Le Dhamma de la Forêt |
Méditez en récitant «
Bouddho, Bouddho … », jusqu’à ce que le sens de ce mot pénètre le cœur de
votre conscience (citta). Le mot « Bouddho »
représente l’attention et la sagesse du Bouddha. Dans votre pratique, vous
devez vous appuyer sur ce mot plus que sur tout autre chose. L’attention ainsi
éveillée vous conduira à la compréhension de la nature de votre esprit. C’est
là un véritable refuge. En d’autres termes, la répétition de ce mot éveille
aussi bien l’attention que la vision pénétrante.
Les animaux sauvages
sont capables d’une certaine forme d’attention. Ils sont attentifs quand ils
guettent leur proie et se préparent à attaquer.
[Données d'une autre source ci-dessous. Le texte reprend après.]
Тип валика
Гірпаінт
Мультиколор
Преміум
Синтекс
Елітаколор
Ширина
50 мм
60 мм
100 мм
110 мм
Le prédateur lui-même a besoin
d’une vigilance sans faille pour maintenir entre ses griffes la proie qu’il a
capturée et qui se débat pour échapper à la mort. Il s’agit là d’une certaine
forme d’attention mais il en existe différentes formes que vous devez être
capable de distinguer.
Le Bouddha nous a
appris à méditer en utilisant le mot « Bouddho » pour y concentrer notre
esprit. Quand vous concentrez consciemment votre esprit sur un objet, cette
attention le maintient éveillé. Une fois qu’une certaine prise de conscience a
émergé par le biais de la méditation, vous pouvez contempler clairement votre
esprit. Mais tant qu’il reste privé de la conscience de « Bouddho », même
si l’attention ordinaire est présente, il est comme endormi et privé de vision
pénétrante. Il ne vous conduira nulle part. Sati,
la vigilance, dépend de la présence de Bouddho, la
connaissance. Cette
connaissance doit être limpide et apporter de plus en plus de
clarté et de
luminosité à l’esprit. On peut comparer cette
illumination de l’esprit
qu’apporte la connaissance claire à l’illumination
progressive d’une pièce
sombre. Tant que la pièce est plongée dans
l’obscurité, les objets qu’elle
contient sont, soit difficiles à distinguer, soit
complètement invisibles du
fait de l’absence de lumière. Mais quand on commence
à éclairer la pièce, la
lumière pénètre et permet de voir de plus en plus
clair, d’instant en instant,
et donc de distinguer de mieux en mieux les détails de tous les
objets qui
l’habitent. Quand vous avez la conscience de «
Bouddho », l’esprit est
plus sage, il a un niveau de conscience plus raffiné que
d’ordinaire. Cette
conscience vous permet de voir les conditions de l’esprit ainsi
que l’esprit
lui-même ; vous êtes en mesure de percevoir
l’état de votre esprit au cœur
même de tous les phénomènes. C’est ainsi
qu’il vous est tout naturellement
possible d’employer des moyens habiles pour travailler sur votre
esprit. Si
vous êtes piégé par le doute ou tout autre
obstacle, considérez-le simplement
comme un phénomène mental qui s’élève
dans l’esprit et qui doit être observé
puis résolu par l’esprit.
La
tâche ultime de
l’esprit est d’appliquer tous ses efforts à vaincre
les réactions engendrées
par toutes les stimulations sensorielles ou mentales qui se
présentent à nous.
Il doit s’attaquer à chacun des objets qui entre en
contact avec lui. Tous les
sens et leurs objets convergent vers l’esprit. En concentrant
toute son
attention sur l’esprit et seulement l’esprit, on arrive
à comprendre et à
percevoir clairement comment fonctionnent les yeux, les oreilles, le
nez, la
langue, le corps, ainsi que l’esprit et toutes ses productions.
L’esprit est
déjà là, l’important est donc
d’être bien centré en lui et prêt à
tout
observer. Plus votre observation de l’esprit sera profonde, plus
la
connaissance qui en émergera sera claire et
pénétrante.
J’insiste sur ce
point parce qu’il est crucial pour votre pratique que vous le compreniez bien.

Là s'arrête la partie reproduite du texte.